4

I want to be able to select a string between two specific substrings (as the following), but with a loop that will iterate through every row in the dataframe.

CODE:

import pandas as pd

df = pd.DataFrame(['first: hello1 \nSecond this1 is1 a1 third: test1\n', 'first: hello2 \nSecond this2 is2 a2 third: test2\n', 'first: hello3 \nSecond this3 is3 a3 third: test3\n'])
df = df.rename(columns={0: "text"})

def find_between(df, start, end):
  return (df.split(start))[1].split(end)[0]

df2 = df['text'][0]
print(find_between(df3, 'first:', '\nSecond'))

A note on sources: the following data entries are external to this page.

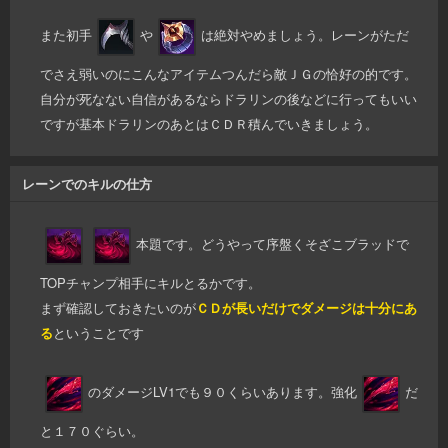
また初手
や
は絶対やめましょう。レーンがただ
でさえ弱いのにこんなアイテムつんだら敵ＪＧの恰好の的です。
自分が死なない自信があるならドラリンの後などに行ってもいい
ですが基本ドラリンのあとはＣＤＲ積んでいきましょう。
レーンでのキルの仕方
本題です。どうやって序盤くそざこブラッドで
TOPチャンプ相手にキルとるかです。
まず確認しておきたいのが
ＣＤが長いだけでダメージは十分にあ
る
ということです
のダメージLV1でも９０くらいあります。強化
だ
と１７０ぐらい。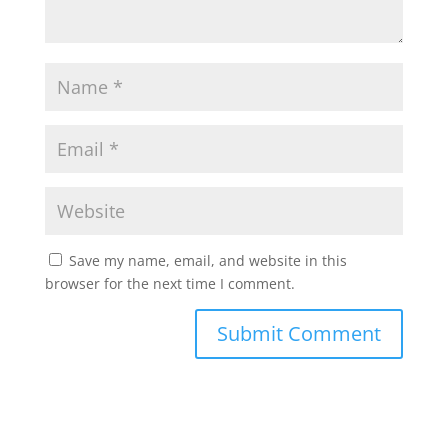
Save my name, email, and website in this
browser for the next time I comment.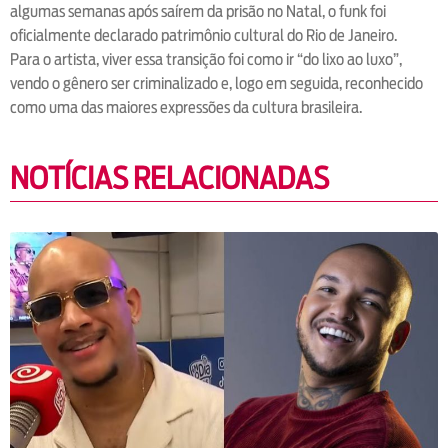
algumas semanas após saírem da prisão no Natal, o funk foi
oficialmente declarado patrimônio cultural do Rio de Janeiro.
Para o artista, viver essa transição foi como ir “do lixo ao luxo”,
vendo o gênero ser criminalizado e, logo em seguida, reconhecido
como uma das maiores expressões da cultura brasileira.
NOTÍCIAS RELACIONADAS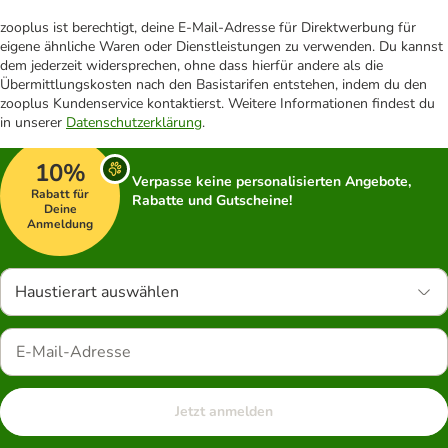
zooplus ist berechtigt, deine E-Mail-Adresse für Direktwerbung für
eigene ähnliche Waren oder Dienstleistungen zu verwenden. Du kannst
dem jederzeit widersprechen, ohne dass hierfür andere als die
Übermittlungskosten nach den Basistarifen entstehen, indem du den
zooplus Kundenservice kontaktierst. Weitere Informationen findest du
in unserer
Datenschutzerklärung
.
10%
Verpasse keine personalisierten Angebote,
Rabatt für
Rabatte und Gutscheine!
Deine
Anmeldung
Haustierart auswählen
Jetzt anmelden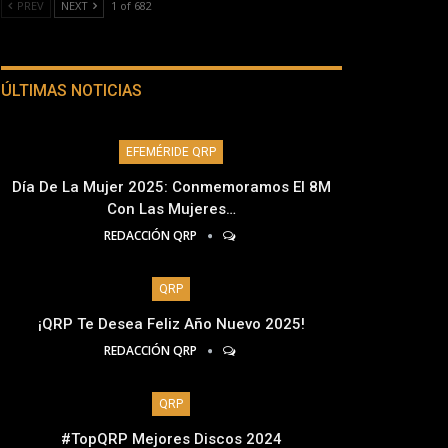
PREV
NEXT
1 of 682
ÚLTIMAS NOTICIAS
EFEMÉRIDE QRP
Día De La Mujer 2025: Conmemoramos El 8M
Con Las Mujeres…
REDACCIÓN QRP
QRP
¡QRP Te Desea Feliz Año Nuevo 2025!
REDACCIÓN QRP
QRP
#TopQRP Mejores Discos 2024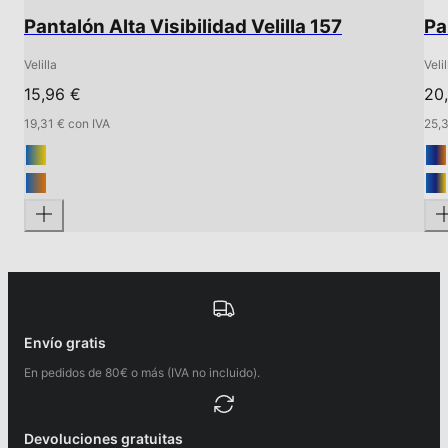
Pantalón Alta Visibilidad Velilla 157
Pa
Velilla
Velil
15,96 €
20
19,31 € con IVA
25,3
Envío gratis
En pedidos de 80€ o más (IVA no incluido).
Devoluciones gratuitas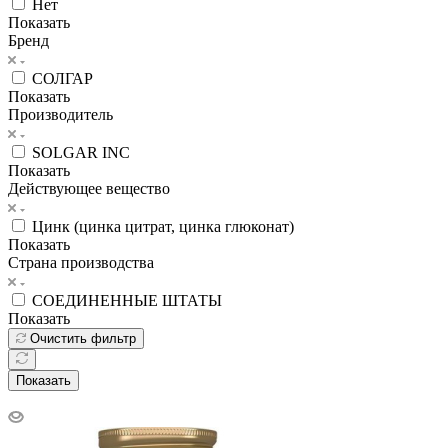
Нет
Показать
Бренд
СОЛГАР
Показать
Производитель
SOLGAR INC
Показать
Действующее вещество
Цинк (цинка цитрат, цинка глюконат)
Показать
Страна производства
СОЕДИНЕННЫЕ ШТАТЫ
Показать
Очистить фильтр
Показать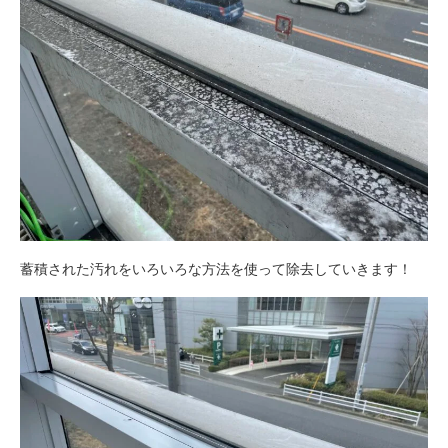
蓄積された汚れをいろいろな方法を使って除去していきます！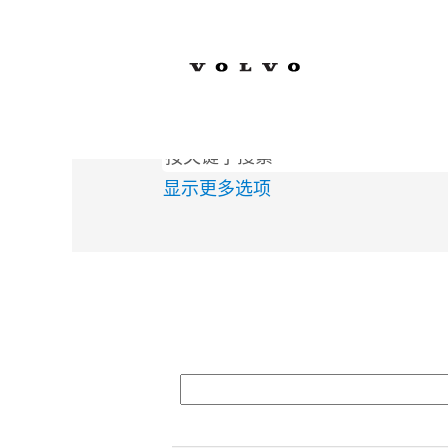
主页
|
位于 Volvo Car Corporation
搜索结果：
"Information Technol
显示更多选项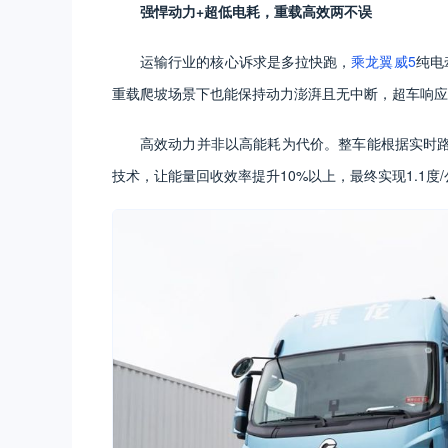
强悍动力+
超低电耗
，重载高效两不误
运输行业的核心诉求是多拉快跑，
乘龙翼威5
纯电
重载爬坡场景下也能保持动力澎湃且无中断，超车响应
高效动力并非以高能耗为代价。整车能根据实时
技术，让能量回收效率提升10%以上，最终实现1.1度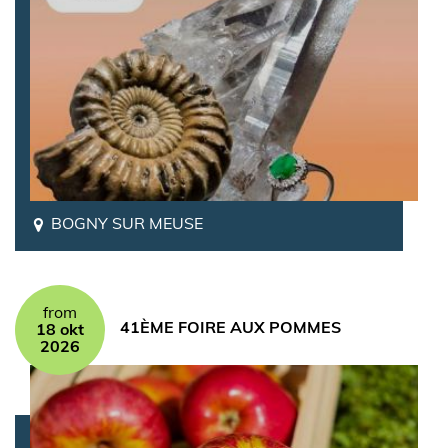
BOGNY SUR MEUSE
from
41ÈME FOIRE AUX POMMES
18 okt
2026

[OUTPUT NEEDED] Dataframe with following information:

   output
0  hello1
1  hello2
2  hello3

the find_between() function is created based on Find string between two substrings, but here you're only able to do that for one specific variable (df2) that is already saved as a string, as the shown example. I need to be able to do that for every row (strings) in the 'df' dataframe.

I would really much appreciate if anyone can help me with this! Thank you!

Patrick Artner
  • 50,409
  • 9
  • 43
  • 69
lalatei
  • 57
  • 1
  • 8

1 Answers1

3

Why define a function? You can just use str.extract:

start = 'first'
end = '\nSecond'

df.text.str.extract(r'(?<={})(.*?)(?={})'.format(start, end), expand=False)

0    : hello1 
1    : hello2 
2    : hello3 
Name: text, dtype: object

Details

(?<=   # lookbehind
first
)
(      # capture-group
.*?    # non-greedy match
)
(?=    # lookahead
\nSecond
)

Everything in between the lookbehind and the lookahead are captured.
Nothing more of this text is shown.